Recommended Vendor Actions

• Symantec must begin to execute on its acquisitions and work at releasing an integrated ManHunt/Intruder Alert solution. It also must work to integrate its new solutions with technology acquired from Mountain Wave.
• The company must continue to innovate in its core competency of antivirus protection. However, it must shift some of its focus away from McAfee and realize that Trend Micro is the clear market leader in the market’s greatest growth segment gateway antivirus.
• The company needs to monitor its Gateway Security appliance market sales and consider a price drop as that market heats up with the entrance of TippingPoint Technologies.
• The company should look into the burgeoning inline IDS market with its confident newcomers IntruVert and OneSecure (now Netscreen), and consider its future prospects in that market.
• Symantec must look specifically to update its Intruder Alert product with technologies that can more attractively compete with Entercept, OKENA, and other planned intrusion prevention products.
• Symantec needs to keep a watchful eye on Network Associates and any progress the competitor makes with its recent acquisitions and intention to release two dozen new or enhanced products in 2003.
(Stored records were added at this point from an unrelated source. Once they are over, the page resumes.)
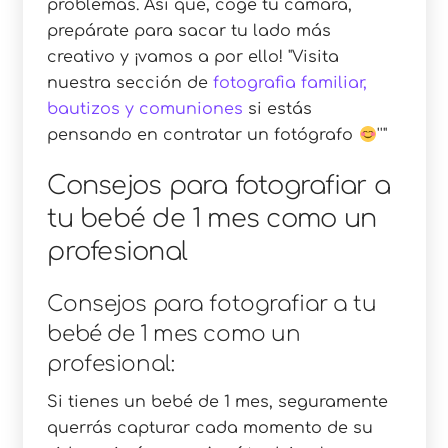
problemas. Así que, coge tu cámara,
prepárate para sacar tu lado más
creativo y ¡vamos a por ello!
Visita
nuestra sección de
fotografia familiar,
bautizos y comuniones
si estás
pensando en contratar un fotógrafo
Consejos para fotografiar a
tu bebé de 1 mes como un
profesional
Consejos para fotografiar a tu
bebé de 1 mes como un
profesional:
Si tienes un bebé de 1 mes, seguramente
querrás capturar cada momento de su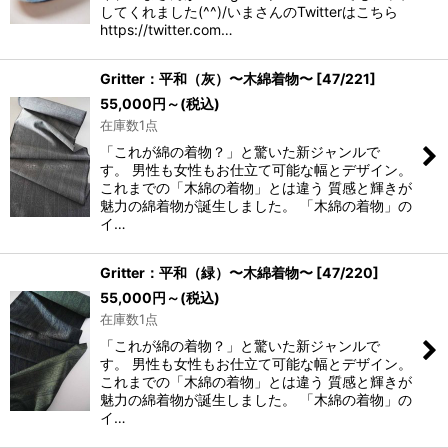
してくれました(^^)/いまさんのTwitterはこちら
https://twitter.com…
Gritter：平和（灰）〜木綿着物〜
[
47/221
]
55,000
円
～
(税込)
在庫数1点
「これが綿の着物？」と驚いた新ジャンルで
す。 男性も女性もお仕立て可能な幅とデザイン。
これまでの「木綿の着物」とは違う 質感と輝きが
魅力の綿着物が誕生しました。 「木綿の着物」の
イ…
Gritter：平和（緑）〜木綿着物〜
[
47/220
]
55,000
円
～
(税込)
在庫数1点
「これが綿の着物？」と驚いた新ジャンルで
す。 男性も女性もお仕立て可能な幅とデザイン。
これまでの「木綿の着物」とは違う 質感と輝きが
魅力の綿着物が誕生しました。 「木綿の着物」の
イ…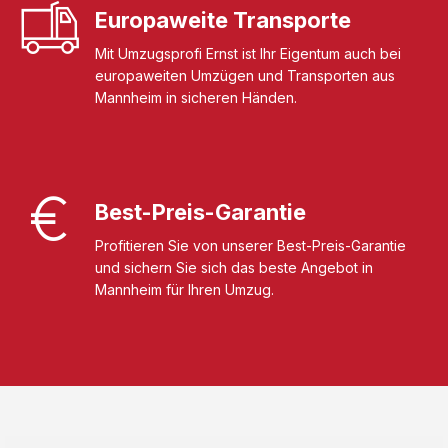
Europaweite Transporte
Mit Umzugsprofi Ernst ist Ihr Eigentum auch bei
europaweiten Umzügen und Transporten aus
Mannheim in sicheren Händen.
Best-Preis-Garantie
Profitieren Sie von unserer Best-Preis-Garantie
und sichern Sie sich das beste Angebot in
Mannheim für Ihren Umzug.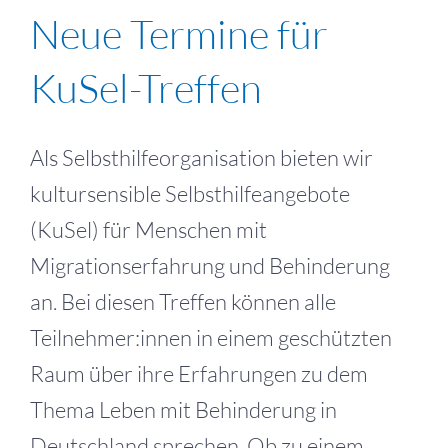
Neue Termine für
KuSel-Treffen
Als Selbsthilfeorganisation bieten wir
kultursensible Selbsthilfeangebote
(KuSel) für Menschen mit
Migrationserfahrung und Behinderung
an. Bei diesen Treffen können alle
Teilnehmer:innen in einem geschützten
Raum über ihre Erfahrungen zu dem
Thema Leben mit Behinderung in
Deutschland sprechen. Ob zu einem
Recommended Competitor Actions

• Enterasys should continue to advance sales of its hybrid Dragon IDS, while also developing and expanding its host-based intrusion prevention and inline network-based protection. Enterasys should also argue that it is better positioned and better able to execute on its security initiatives than Symantec, particularly given its corporate emphasis on Secure Harbour.
• Cisco needs to market its Secure IDS and Entercept solutions as two market and technology leaders. The company should also work to provide improved integration between the products and central management capabilities.
• Cisco must also integrate its Psionics acquisition rapidly to overcome false positives and data overload-a general symptom of security products.
• ISS must continue to advance its new management console, RealSecure SiteProtector, along with its well- regarded hybrid IDS.
• Intrusion Inc. must market its OKENA OEM license heavily to demonstrate that it now has a leading host-based intrusion prevention product to work in tandem with its SecureNet product family.
• Computer Associates (CA) should quickly follow through on plans to revamp its North American channel organization to better integrate partner solutions with its own. CA should capitalize on the efficiencies created by its new Technology Services unit (a combination of the company’s former presales technical and professional services teams) to streamline the process of integrating partner solutions to get them to market faster.
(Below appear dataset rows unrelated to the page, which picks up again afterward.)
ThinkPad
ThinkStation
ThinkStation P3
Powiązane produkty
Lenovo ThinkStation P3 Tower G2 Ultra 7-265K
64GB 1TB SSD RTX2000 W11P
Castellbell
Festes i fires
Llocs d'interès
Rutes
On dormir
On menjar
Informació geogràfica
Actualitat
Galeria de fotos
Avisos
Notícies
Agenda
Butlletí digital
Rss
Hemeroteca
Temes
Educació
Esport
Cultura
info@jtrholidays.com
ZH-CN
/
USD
Recommended End User/Customer Actions

• Companies wanting to purchase a multifunctional gateway appliance, particularly SMEs, should explore the Symantec Gateway Security appliance and decide whether it’s a solution that would fit their security architecture.
• Recourse customers need to ask about support issues as the products are transitioned into the Symantec product family.
• An enterprise wanting to purchase an established, safe, and respected host-based IDS should look no place other than Symantec, which remains the market leader despite little recent product innovation.
• Large enterprise solutions shopping for one security provider that can plug many of its security holes should strongly consider Symantec, a leader in a wide range of enterprise security products.